Exercise goal | Leaving out the pictures, output each record exactly as it stands.

Data provided |
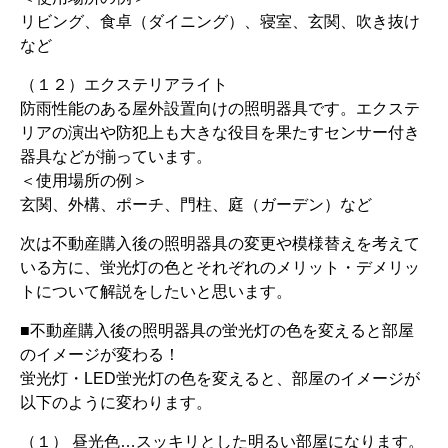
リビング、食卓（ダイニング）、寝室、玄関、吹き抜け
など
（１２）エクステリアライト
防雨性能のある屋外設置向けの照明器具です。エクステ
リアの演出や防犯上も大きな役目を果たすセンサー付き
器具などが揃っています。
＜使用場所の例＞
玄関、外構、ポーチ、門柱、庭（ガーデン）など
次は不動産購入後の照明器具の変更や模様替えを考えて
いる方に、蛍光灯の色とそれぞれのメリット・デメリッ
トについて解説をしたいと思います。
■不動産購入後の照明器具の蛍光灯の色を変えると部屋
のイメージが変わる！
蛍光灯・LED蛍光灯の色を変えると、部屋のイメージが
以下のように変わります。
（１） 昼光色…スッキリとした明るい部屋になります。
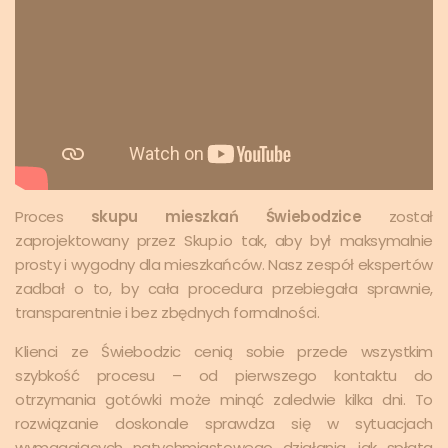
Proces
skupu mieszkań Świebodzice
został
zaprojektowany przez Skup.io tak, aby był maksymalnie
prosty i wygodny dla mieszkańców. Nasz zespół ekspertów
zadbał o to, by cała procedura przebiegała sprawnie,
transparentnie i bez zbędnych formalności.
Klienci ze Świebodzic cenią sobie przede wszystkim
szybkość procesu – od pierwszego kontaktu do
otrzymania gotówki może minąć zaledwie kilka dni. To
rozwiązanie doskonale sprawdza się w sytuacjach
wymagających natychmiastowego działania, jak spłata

Result of this task |
リビング、食卓（ダイニング）、寝室、玄関、吹き抜け
など
（１２）エクステリアライト
防雨性能のある屋外設置向けの照明器具です。エクステ
リアの演出や防犯上も大きな役目を果たすセンサー付き
器具などが揃っています。
＜使用場所の例＞
玄関、外構、ポーチ、門柱、庭（ガーデン）など
次は不動産購入後の照明器具の変更や模様替えを考えて
いる方に、蛍光灯の色とそれぞれのメリット・デメリッ
トについて解説をしたいと思います。
■不動産購入後の照明器具の蛍光灯の色を変えると部屋
のイメージが変わる！
蛍光灯・LED蛍光灯の色を変えると、部屋のイメージが
以下のように変わります。
（１） 昼光色…スッキリとした明るい部屋になります。
Proces
skupu mieszkań Świebodzice
został
zaprojektowany przez Skup.io tak, aby był maksymalnie
prosty i wygodny dla mieszkańców. Nasz zespół ekspertów
zadbał o to, by cała procedura przebiegała sprawnie,
transparentnie i bez zbędnych formalności.
Klienci ze Świebodzic cenią sobie przede wszystkim
szybkość procesu – od pierwszego kontaktu do
otrzymania gotówki może minąć zaledwie kilka dni. To
rozwiązanie doskonale sprawdza się w sytuacjach
wymagających natychmiastowego działania, jak spłata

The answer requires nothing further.